Temperatures in mid-September in areas from eastern North Dakota into Minnesota averaged 28 degrees Fahrenheit (minus 2 Celsius) to 33 degrees, according to World Weather Inc., based in Overland Park, Kansas. The cold snap came three weeks earlier than normal, damaging crops, the forecaster said.

More Acres Planted

The U.S. harvest started last month. Losses may not be as large as the USDA expects because expanded plantings will compensate for damage, said Luther Markwart, the executive vice president of the American Sugarbeet Growers Association in Washington.

A smaller U.S. crop may not mean higher prices, which will depend more on economic growth in the U.S. and Europe, said Claudio Oliveira, the head of trading at Castlestone Management LLC in New York, which manages about $500 million of assets. The Standard & Poor’s GSCI Index of 24 raw materials plunged 12 percent in the third quarter, the most since 2008, led by cotton, lead, copper and crude oil.

The U.S. economy will expand 1.4 percent next year, compared with 1.7 percent in 2011, Goldman Sachs Group Inc. said in a report Oct. 3. The bank had previously expected growth of 2 percent in 2012.

Six Months

The USDA can only change sugar quotas in the second half of the marketing year that began Oct. 1. The country will need 750,000 to 900,000 short tons more imports in those six months, said Jenkins of Wilton, Connecticut-based Jenkins Sugar.

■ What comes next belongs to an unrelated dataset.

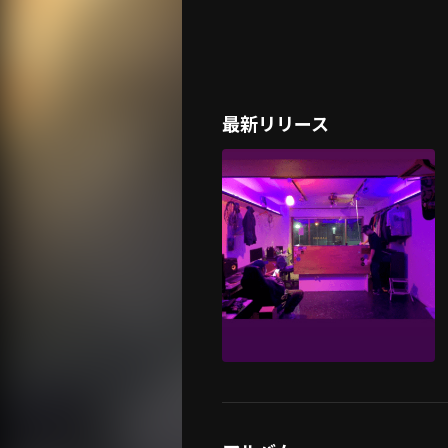
最新リリース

The government agency raised limits on refined sugar by 150,000 short tons on Sept. 30 and on specialty sugar by 10,000 on Aug. 1, adding to 109,251 short tons of existing quotas in that category. The USDA increased raw-sugar quotas twice, allowing an extra 445,000 short tons to the 1.23 million short tons already allocated.

“When you have to write a letter to the government pleading for more sugar, don’t you think that’s a problem?” said Mitchell Goetze, the owner of Baltimore-based Goetze’s Candy Co., founded more than a century ago. “The increase is appreciated, but not enough and too late to fix the damage already done to domestic manufacturers that use sugar.”